I certainly won't dispute how the MS Society has defined "pseudoexacerbation." I would assert, however, that there is a certain denigration of the reality of an MS patient's experience in calling something that is very real to the patient, "pseudo." Just because it doesn't last as long as some of the other inconveniences this disease thrusts upon me doesn't make it any less real, or any less significant in its impact upon my daily living.
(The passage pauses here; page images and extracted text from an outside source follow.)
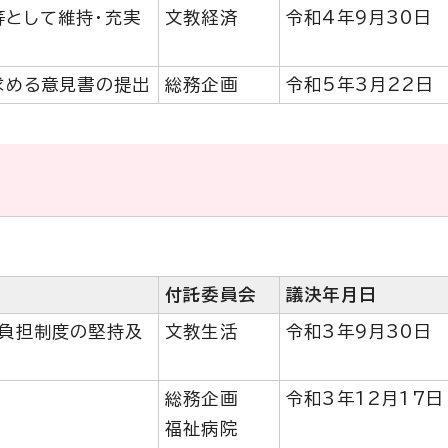
として維持・充実
文教経済
令和4年9月30日
求める意見書の提出
総務企画
令和5年3月22日
付託委員会
議決年月日
負担制度の堅持及
文教生活
令和3年9月30日
総務企画
令和3年12月17日
福祉病院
For a language that conveys a lot of temporal information in the conjugation of its verbs, English may be lacking in adjectives that describe something as being small without connoting unimportance, or to describe something that is of short duration but feels as though it was of long duration.
(Reminds me of an old joke: the definition of "relativity" as being "the difference between a minute sitting with the love of your life and a minute sitting on a hot stove.")
But to the "hot water" test and schizothermia: One of my most puzzling/entertaining/annoying silly symptoms of the MS is different perceived temperatures in different zones of my body. The soles of my feet are too hot. The tops of my feet are too cold, and that cold runs up to my knees. The front and outside of my right thigh is pretty cold, my left is cold too, but not quite as bad. My core tends to run hot (always has).
So, in the 90-100-degree temperatures typical to southern California, my upper body is horribly uncomfortable, and my legs are very, very happy. In the winter when the temperature "drops" to the 50s or lower (yes, my non-LA friends, I hear you laughing at a winter that "drops" to the 50s, but bear with me), my core is comfortable and my legs suffer. Last year, my legs were so cold in the summer that I had to go to the local pool and sit in the hot tub--but I could only do that at night, it would have been too much for my core to do that during the day. A "cool" 85-degree pool, the temperature they recommend for MS people, I can deal with in the summer, but much cooler than that I can't deal with at all. So, in the Goode Olde Days, would they have been able to diagnose me using the "hot water" test? Quite possibly not...
This drives my Chinese herbalist crazy. Too hot? He can cool me down. Too cold? He can warm me up. But this part warm, that part cold? "Very difficult case," he says.
Last night, I got up to feed the cat around 4AM. I was simultaneously hot, sticky, and cold. I wanted to kick on the air conditioner and put the heating pad on my right thigh (I didn't; I was afraid I'd blow a circuit breaker.) Oh well... as Roseanne Roseannadanna used to say, "If it's not one thing, it's another."
Later today: Heller bodywork, a new approach to working some of the kinks out of my legs. I don't know anything about it; but having been Rolfed, I can only imagine that it involves elbows. Tomorrow, Iyengar yoga, which thank goodness will be elbow-free.
You take what you can get, in these troubled times.